In the records below, locate the line containing "Wrap output in <instances>...</instances>. Point", then output that line and all later lines exactly, through the last one.
########################################
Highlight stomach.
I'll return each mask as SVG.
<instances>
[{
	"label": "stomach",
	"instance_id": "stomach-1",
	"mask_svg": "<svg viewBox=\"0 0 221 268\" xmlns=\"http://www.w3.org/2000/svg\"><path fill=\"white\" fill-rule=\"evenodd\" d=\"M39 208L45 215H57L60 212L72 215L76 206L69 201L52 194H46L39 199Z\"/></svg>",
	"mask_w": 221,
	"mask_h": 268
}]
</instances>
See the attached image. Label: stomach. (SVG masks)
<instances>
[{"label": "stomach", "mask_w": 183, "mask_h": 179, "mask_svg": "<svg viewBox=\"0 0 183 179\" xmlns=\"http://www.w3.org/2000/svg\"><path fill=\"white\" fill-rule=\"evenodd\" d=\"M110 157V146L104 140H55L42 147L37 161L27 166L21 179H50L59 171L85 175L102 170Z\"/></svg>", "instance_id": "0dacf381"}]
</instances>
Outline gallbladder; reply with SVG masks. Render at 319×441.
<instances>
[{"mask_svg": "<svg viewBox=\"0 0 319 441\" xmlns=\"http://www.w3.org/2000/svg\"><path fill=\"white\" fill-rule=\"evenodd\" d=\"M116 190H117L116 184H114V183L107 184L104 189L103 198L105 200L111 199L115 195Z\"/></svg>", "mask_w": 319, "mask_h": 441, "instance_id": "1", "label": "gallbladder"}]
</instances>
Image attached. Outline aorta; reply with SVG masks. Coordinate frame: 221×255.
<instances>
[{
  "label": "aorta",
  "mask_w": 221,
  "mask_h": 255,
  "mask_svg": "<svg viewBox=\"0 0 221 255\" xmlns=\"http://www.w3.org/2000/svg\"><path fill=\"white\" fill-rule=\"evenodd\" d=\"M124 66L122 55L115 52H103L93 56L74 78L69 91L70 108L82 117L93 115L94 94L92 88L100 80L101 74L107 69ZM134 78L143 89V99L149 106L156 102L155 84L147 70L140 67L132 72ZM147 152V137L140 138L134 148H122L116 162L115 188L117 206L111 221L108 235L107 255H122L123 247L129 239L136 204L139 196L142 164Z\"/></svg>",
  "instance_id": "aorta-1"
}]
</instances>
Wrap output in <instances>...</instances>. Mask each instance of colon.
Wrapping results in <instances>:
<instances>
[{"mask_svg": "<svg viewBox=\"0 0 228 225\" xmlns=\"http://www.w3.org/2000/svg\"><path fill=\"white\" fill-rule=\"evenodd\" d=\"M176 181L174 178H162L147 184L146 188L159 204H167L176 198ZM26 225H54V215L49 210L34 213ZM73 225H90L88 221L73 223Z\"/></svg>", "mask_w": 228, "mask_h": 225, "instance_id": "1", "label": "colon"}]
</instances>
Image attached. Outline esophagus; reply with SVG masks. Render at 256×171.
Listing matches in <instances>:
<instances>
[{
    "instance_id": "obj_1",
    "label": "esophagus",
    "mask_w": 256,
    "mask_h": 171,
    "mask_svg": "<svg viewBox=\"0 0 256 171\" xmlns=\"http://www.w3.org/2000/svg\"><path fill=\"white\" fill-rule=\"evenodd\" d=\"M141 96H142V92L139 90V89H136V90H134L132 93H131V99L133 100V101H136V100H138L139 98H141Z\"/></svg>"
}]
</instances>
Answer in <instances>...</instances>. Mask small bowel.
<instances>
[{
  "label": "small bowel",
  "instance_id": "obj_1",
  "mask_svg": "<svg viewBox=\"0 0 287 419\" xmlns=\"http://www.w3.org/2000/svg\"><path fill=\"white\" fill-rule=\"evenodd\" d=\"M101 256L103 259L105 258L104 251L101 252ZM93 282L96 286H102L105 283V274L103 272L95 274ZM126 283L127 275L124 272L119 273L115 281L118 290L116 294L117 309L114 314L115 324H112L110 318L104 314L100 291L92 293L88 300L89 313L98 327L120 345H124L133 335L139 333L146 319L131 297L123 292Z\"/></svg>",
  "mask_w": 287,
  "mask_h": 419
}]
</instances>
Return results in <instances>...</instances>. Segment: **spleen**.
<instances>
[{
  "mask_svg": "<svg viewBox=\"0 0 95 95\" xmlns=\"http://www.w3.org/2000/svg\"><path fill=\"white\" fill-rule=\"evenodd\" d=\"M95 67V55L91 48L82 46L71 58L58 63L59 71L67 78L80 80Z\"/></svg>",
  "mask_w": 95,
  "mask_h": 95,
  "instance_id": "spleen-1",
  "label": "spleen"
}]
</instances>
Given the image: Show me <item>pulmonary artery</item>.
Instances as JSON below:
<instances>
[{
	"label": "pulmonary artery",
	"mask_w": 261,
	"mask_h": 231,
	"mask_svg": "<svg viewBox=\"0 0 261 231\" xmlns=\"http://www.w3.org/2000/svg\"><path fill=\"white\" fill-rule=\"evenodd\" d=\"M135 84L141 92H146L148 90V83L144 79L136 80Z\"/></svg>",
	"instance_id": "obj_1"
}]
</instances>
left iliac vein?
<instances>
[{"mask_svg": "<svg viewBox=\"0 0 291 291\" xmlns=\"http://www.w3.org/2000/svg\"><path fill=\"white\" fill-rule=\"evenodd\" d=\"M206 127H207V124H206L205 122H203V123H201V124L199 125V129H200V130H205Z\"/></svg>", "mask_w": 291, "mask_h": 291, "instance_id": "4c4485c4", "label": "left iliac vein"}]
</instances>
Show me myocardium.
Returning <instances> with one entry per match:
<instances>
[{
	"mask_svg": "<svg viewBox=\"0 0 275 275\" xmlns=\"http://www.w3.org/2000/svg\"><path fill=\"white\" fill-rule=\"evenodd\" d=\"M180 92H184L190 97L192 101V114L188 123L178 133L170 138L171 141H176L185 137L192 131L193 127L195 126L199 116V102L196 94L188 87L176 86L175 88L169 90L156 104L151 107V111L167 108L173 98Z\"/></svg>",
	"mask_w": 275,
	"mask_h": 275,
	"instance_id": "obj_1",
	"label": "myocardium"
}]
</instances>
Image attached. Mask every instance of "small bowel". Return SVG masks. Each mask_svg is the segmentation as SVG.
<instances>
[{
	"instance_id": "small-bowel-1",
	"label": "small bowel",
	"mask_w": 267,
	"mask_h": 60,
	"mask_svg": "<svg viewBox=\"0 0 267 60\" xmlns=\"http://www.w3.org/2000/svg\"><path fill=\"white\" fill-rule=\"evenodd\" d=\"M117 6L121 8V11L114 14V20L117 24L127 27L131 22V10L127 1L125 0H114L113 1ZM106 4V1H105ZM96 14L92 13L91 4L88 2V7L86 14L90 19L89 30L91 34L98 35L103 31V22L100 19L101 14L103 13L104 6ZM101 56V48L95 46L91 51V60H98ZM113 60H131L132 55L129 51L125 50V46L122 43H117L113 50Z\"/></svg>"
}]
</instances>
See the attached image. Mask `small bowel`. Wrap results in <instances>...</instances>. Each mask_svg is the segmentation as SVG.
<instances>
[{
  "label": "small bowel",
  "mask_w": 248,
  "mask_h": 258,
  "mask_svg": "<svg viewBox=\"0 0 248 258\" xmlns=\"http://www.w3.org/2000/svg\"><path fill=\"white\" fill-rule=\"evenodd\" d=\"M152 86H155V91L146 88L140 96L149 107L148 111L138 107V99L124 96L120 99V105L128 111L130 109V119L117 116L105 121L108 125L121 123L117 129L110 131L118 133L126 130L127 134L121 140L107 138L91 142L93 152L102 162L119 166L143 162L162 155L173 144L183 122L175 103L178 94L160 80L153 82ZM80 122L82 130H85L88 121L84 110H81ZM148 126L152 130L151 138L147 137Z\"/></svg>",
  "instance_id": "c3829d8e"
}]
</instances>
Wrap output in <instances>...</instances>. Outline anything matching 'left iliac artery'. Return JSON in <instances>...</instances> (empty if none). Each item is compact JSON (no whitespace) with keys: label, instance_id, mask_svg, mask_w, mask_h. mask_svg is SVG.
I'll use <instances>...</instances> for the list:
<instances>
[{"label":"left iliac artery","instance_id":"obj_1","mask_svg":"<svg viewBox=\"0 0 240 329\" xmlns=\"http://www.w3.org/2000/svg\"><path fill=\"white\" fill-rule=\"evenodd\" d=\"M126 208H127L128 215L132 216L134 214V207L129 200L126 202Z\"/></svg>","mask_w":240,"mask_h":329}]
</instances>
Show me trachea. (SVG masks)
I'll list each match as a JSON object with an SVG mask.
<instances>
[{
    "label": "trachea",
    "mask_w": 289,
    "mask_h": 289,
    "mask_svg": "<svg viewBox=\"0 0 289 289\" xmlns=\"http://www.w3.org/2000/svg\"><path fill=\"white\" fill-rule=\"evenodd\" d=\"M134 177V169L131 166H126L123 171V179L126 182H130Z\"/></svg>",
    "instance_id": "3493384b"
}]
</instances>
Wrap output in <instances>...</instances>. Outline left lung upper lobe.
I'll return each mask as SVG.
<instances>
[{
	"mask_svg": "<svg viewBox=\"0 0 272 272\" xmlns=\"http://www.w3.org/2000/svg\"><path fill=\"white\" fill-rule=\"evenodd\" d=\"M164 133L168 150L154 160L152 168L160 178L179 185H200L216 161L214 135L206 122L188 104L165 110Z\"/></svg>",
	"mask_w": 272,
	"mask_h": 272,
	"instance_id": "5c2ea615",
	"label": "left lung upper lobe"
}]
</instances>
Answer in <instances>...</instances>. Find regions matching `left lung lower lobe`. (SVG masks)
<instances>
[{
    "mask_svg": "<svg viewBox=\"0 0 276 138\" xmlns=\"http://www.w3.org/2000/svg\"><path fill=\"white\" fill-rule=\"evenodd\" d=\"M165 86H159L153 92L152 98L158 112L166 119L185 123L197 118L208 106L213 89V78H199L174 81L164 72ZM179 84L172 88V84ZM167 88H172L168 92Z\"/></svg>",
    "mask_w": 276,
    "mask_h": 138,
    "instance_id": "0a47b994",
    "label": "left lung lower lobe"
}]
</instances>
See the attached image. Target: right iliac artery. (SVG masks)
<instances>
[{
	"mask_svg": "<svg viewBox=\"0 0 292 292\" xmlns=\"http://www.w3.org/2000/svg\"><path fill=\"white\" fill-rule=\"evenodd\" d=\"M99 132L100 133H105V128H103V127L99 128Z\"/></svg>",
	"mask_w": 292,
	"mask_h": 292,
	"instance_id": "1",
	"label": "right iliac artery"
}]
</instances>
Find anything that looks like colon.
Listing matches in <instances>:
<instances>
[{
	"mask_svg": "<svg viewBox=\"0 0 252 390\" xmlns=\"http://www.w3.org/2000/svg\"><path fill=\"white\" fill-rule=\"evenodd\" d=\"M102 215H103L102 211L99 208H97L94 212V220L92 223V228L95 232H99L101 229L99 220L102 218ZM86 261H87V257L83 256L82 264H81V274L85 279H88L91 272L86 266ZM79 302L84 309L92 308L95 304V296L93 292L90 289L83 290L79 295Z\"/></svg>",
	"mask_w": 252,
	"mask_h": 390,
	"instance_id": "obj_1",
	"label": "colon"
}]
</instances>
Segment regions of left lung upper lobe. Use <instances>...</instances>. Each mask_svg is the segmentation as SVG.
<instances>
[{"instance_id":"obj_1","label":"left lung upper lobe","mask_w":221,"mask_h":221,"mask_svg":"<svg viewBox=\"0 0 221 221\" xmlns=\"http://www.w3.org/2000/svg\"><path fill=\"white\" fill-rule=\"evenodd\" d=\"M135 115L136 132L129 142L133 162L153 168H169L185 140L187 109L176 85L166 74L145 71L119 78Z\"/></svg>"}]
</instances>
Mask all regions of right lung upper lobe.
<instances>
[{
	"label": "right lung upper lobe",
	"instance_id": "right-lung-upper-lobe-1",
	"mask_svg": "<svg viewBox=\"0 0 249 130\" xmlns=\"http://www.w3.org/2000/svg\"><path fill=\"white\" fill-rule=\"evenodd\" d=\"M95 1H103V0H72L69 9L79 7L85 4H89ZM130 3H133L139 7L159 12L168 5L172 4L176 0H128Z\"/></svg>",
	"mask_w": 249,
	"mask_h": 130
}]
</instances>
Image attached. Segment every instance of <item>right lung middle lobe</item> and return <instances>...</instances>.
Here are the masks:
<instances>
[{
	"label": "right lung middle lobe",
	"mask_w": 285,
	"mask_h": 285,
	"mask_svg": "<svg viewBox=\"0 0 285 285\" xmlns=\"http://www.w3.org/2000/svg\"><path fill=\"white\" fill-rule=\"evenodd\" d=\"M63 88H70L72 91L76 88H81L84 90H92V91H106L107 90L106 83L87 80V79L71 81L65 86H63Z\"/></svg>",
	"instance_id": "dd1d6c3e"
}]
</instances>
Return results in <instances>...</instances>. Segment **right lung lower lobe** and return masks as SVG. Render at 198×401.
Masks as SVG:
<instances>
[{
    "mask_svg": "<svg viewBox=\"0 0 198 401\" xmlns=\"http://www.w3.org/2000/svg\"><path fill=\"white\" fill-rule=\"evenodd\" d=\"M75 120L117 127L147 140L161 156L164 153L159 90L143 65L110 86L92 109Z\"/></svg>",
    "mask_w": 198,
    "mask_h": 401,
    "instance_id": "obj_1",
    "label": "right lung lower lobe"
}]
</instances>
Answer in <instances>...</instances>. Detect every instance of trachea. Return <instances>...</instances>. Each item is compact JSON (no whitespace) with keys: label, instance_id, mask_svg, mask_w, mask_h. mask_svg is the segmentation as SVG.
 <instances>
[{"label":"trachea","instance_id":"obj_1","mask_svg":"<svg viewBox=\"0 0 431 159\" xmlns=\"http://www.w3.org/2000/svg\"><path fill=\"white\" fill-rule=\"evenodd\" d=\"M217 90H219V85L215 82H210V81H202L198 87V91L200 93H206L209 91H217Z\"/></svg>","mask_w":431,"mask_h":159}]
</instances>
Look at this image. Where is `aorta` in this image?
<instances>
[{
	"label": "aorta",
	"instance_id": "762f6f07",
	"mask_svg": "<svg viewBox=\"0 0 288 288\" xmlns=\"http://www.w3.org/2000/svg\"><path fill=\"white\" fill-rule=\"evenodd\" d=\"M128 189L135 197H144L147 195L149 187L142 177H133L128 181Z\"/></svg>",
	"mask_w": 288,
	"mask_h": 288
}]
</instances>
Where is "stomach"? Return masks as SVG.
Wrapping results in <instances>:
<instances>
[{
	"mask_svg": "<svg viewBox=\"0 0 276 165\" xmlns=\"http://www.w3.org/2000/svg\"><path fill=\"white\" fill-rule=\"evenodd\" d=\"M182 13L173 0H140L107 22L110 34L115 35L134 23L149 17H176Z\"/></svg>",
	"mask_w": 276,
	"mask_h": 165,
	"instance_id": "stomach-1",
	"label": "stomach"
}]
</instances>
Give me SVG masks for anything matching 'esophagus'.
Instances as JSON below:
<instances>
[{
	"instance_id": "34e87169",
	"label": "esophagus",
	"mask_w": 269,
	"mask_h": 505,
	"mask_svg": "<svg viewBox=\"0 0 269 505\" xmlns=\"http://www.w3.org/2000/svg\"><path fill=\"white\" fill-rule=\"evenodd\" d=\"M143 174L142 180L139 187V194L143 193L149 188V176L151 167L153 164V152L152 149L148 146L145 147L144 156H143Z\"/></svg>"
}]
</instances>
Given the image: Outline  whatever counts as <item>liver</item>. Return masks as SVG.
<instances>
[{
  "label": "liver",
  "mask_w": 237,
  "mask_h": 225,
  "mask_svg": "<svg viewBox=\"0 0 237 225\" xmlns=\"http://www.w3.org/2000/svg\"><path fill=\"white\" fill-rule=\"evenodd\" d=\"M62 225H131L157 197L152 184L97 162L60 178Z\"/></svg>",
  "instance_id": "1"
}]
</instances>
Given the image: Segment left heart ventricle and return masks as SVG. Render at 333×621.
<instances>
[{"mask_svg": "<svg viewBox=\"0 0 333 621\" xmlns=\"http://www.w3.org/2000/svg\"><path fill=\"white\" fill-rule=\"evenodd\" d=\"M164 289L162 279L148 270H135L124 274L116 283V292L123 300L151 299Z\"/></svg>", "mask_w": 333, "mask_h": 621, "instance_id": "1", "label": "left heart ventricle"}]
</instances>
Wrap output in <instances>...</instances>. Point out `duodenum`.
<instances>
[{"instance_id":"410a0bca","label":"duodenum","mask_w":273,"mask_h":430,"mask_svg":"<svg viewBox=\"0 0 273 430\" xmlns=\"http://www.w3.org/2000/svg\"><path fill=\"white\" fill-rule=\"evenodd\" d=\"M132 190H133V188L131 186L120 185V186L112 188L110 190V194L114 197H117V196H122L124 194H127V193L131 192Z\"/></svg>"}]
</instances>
########################################
● **Task solution**:
Wrap output in <instances>...</instances>. Point out `duodenum`.
<instances>
[{"instance_id":"410a0bca","label":"duodenum","mask_w":273,"mask_h":430,"mask_svg":"<svg viewBox=\"0 0 273 430\" xmlns=\"http://www.w3.org/2000/svg\"><path fill=\"white\" fill-rule=\"evenodd\" d=\"M132 190H133V188L131 186L120 185V186L112 188L110 190V194L114 197H117V196H122L124 194H127V193L131 192Z\"/></svg>"}]
</instances>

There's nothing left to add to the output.